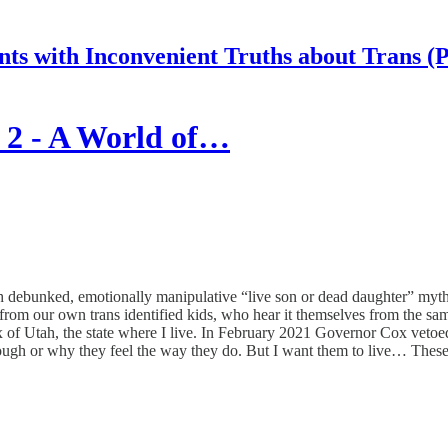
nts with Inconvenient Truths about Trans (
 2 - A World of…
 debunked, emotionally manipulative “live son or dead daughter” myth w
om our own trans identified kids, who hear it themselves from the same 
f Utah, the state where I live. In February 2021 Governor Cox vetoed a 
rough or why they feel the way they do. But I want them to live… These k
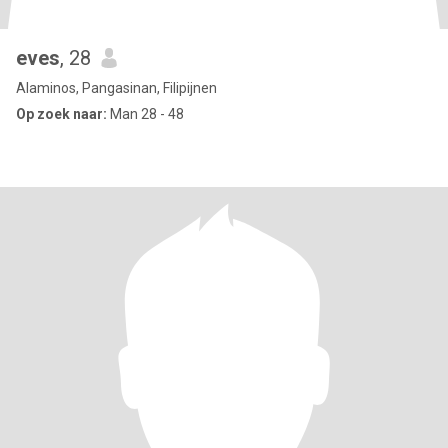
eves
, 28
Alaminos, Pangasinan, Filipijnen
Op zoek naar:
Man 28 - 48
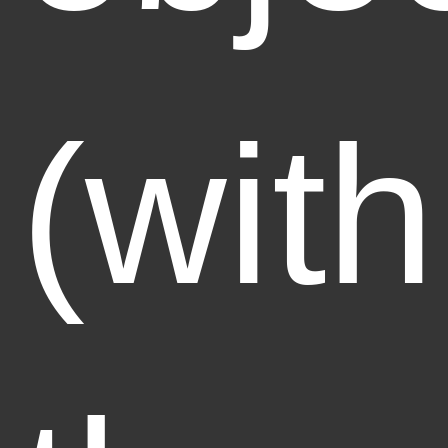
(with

--

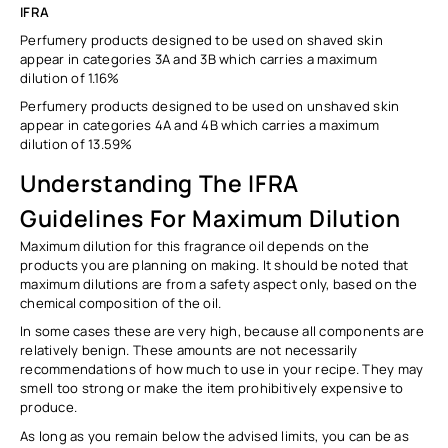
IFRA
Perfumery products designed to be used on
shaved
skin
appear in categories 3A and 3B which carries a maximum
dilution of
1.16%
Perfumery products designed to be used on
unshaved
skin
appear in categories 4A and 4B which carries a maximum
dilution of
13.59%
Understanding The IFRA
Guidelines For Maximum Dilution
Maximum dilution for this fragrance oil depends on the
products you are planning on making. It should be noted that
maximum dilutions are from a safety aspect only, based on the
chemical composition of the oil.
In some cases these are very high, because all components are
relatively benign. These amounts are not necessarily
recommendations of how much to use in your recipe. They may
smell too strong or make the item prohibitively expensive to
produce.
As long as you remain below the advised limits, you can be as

# Task instructions
From the records above, copy only the lines starting with the line that holds "relatively benign. These" and going on through the line that holds "As long as you", exactly as written.

# Exercise result
relatively benign. These amounts are not necessarily
recommendations of how much to use in your recipe. They may
smell too strong or make the item prohibitively expensive to
produce.
As long as you remain below the advised limits, you can be as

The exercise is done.